The same cannot be said about ammunition. Right or wrong, only seven states require any sort of formal process to buy ammo, even if purchasers buy pallets of 10,000 or more rounds at a time.

The constitutionality of those restrictions or lack thereof are for our nation’s legislators to debate, but one apparent consequence of what many deem to be the Biden administration’s open border policy is that ammunition is being trafficked in a direction many overlook. While both humans and drugs are apparently being smuggled north across the border with ease, the same can be said about bulk ammo and gun purchases illegally making their way in the opposite direction.

According to Breitbart Texas, Central American cartels have been taking advantage of U.S. ammunition regulations to make north-of-the-border purchases and then traffic them illegally back to Mexico. The outlet reported that troops with the Mexican National Guard recently intercepted nearly 1,000 .50 caliber rounds that a U.S. citizen from Texas had been attempting to smuggle into the country.

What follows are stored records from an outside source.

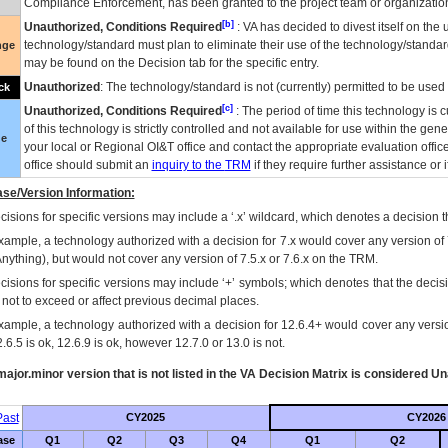
Compliance Enforcement, has been granted to the project team or organization
[b]
Unauthorized, Conditions Required
:
VA
has decided to divest itself on the u
technology/standard must plan to eliminate their use of the technology/standa
nge
may be found on the Decision tab for the specific entry.
Unauthorized
: The technology/standard is not (currently) permitted to be use
ck
[c]
Unauthorized, Conditions Required
: The period of time this technology is 
of this technology is strictly controlled and not available for use within the gen
ue
your local or Regional
OI&T
office and contact the appropriate evaluation offi
office should submit an
inquiry to the
TRM
if they require further assistance or i
se/Version Information:
isions for specific versions may include a ‘.x’ wildcard, which denotes a decision th
xample, a technology authorized with a decision for 7.x would cover any version of 
Anything), but would not cover any version of 7.5.x or 7.6.x on the TRM.
cisions for specific versions may include ‘+’ symbols; which denotes that the decisi
s not to exceed or affect previous decimal places.
xample, a technology authorized with a decision for 12.6.4+ would cover any version
.6.5 is ok, 12.6.9 is ok, however 12.7.0 or 13.0 is not.
ajor.minor version that is not listed in the
VA
Decision Matrix is considered Un
ast
CY2025
CY2026
ase
Q1
Q2
Q3
Q4
Q1
Q2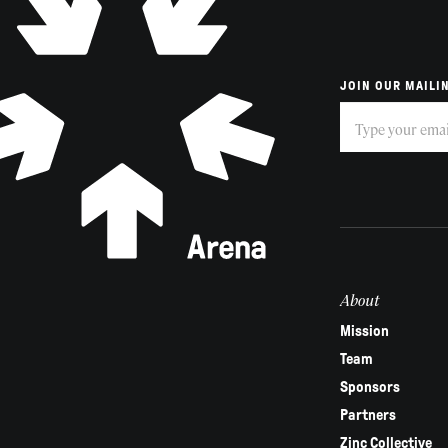
JOIN OUR MAILIN
Subscribe
If
you
are
human,
leave
this
field
About
blank.
Mission
Team
Sponsors
Partners
Zinc Collective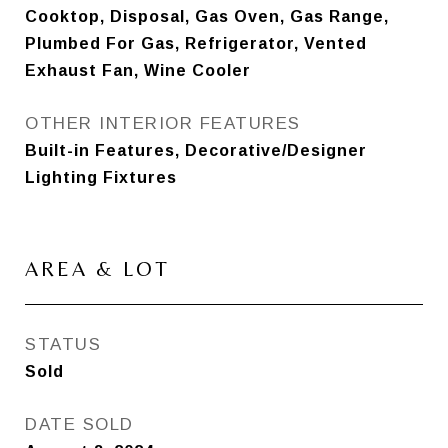
Cooktop, Disposal, Gas Oven, Gas Range,
Plumbed For Gas, Refrigerator, Vented
Exhaust Fan, Wine Cooler
OTHER INTERIOR FEATURES
Built-in Features, Decorative/Designer
Lighting Fixtures
AREA & LOT
STATUS
Sold
DATE SOLD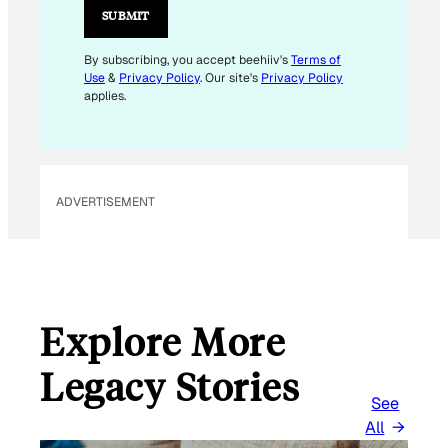
L
SUBMIT
By subscribing, you accept beehiiv's
Terms of
Use
&
Privacy Policy
. Our site's
Privacy Policy
applies.
ADVERTISEMENT
Explore More
Legacy Stories
See
All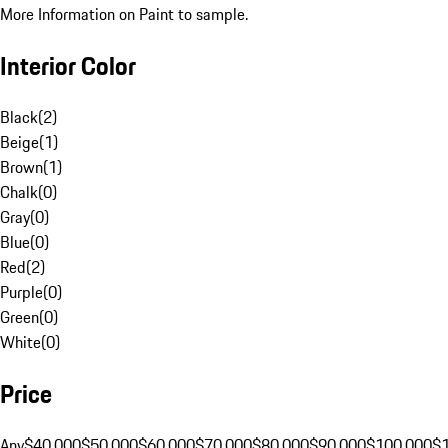
More Information on Paint to sample.
Interior Color
Black
(
2
)
Beige
(
1
)
Brown
(
1
)
Chalk
(
0
)
Gray
(
0
)
Blue
(
0
)
Red
(
2
)
Purple
(
0
)
Green
(
0
)
White
(
0
)
Price
Any
$40,000
$50,000
$60,000
$70,000
$80,000
$90,000
$100,000
$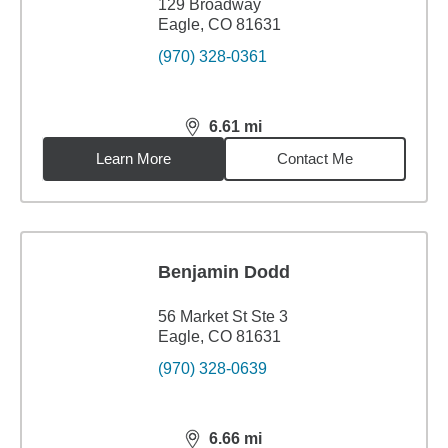
129 Broadway
Eagle, CO 81631
(970) 328-0361
6.61
mi
distance,
6.61
miles
Learn More
Contact Me
Benjamin Dodd
56 Market St Ste 3
Eagle, CO 81631
(970) 328-0639
6.66
mi
distance,
6.66
miles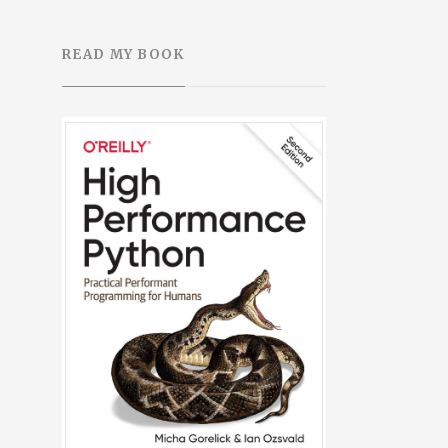
READ MY BOOK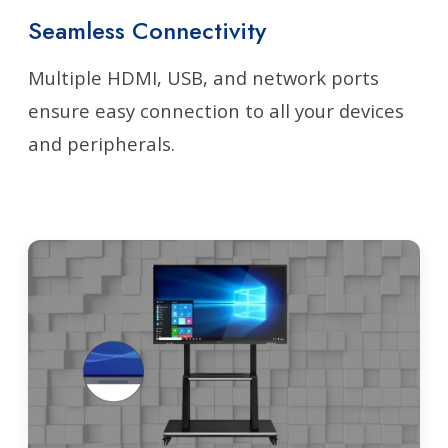
Seamless Connectivity
Multiple HDMI, USB, and network ports
ensure easy connection to all your devices
and peripherals.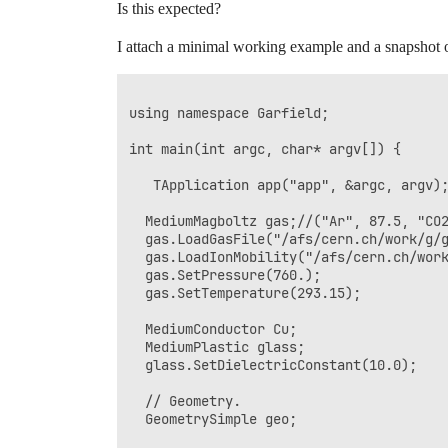
Is this expected?
I attach a minimal working example and a snapshot of 
using namespace Garfield;

int main(int argc, char* argv[]) {

   TApplication app("app", &argc, argv);
  MediumMagboltz gas;//("Ar", 87.5, "CO2
  gas.LoadGasFile("/afs/cern.ch/work/g/g
  gas.LoadIonMobility("/afs/cern.ch/work
  gas.SetPressure(760.);

  gas.SetTemperature(293.15);

  MediumConductor Cu;

  MediumPlastic glass;

  glass.SetDielectricConstant(10.0);

  // Geometry.

  GeometrySimple geo;
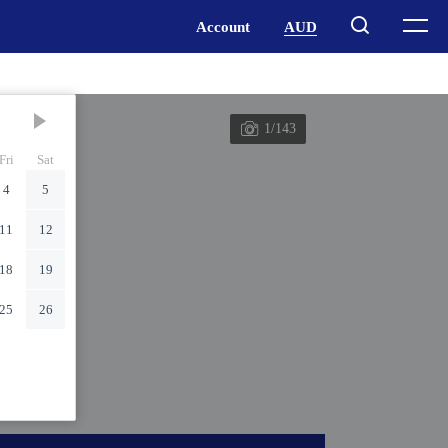
1/143
Fri
Sat
4
5
11
12
18
19
25
26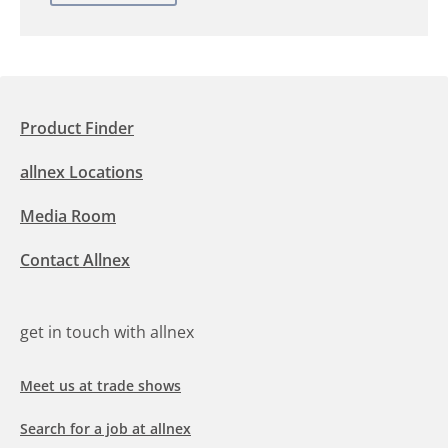
Product Finder
allnex Locations
Media Room
Contact Allnex
get in touch with allnex
Meet us at trade shows
Search for a job at allnex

Some readers might note that while there is certainly nothing illegal about the rounds in an American context, they are not the type of ammunition one would use when squirrel hunting – or even deer hunting. In a Mexican cartel context, the rounds would almost certainly be headed for use in a Browning M2 belt-fed machine gun or perhaps a .50 caliber sniper rifle.

Mexico’s early-November seizure comes only days after Texas authorities discovered what they allege was a stateside straw purchase of 600 rounds of the same caliber whose final destination was also in Mexico.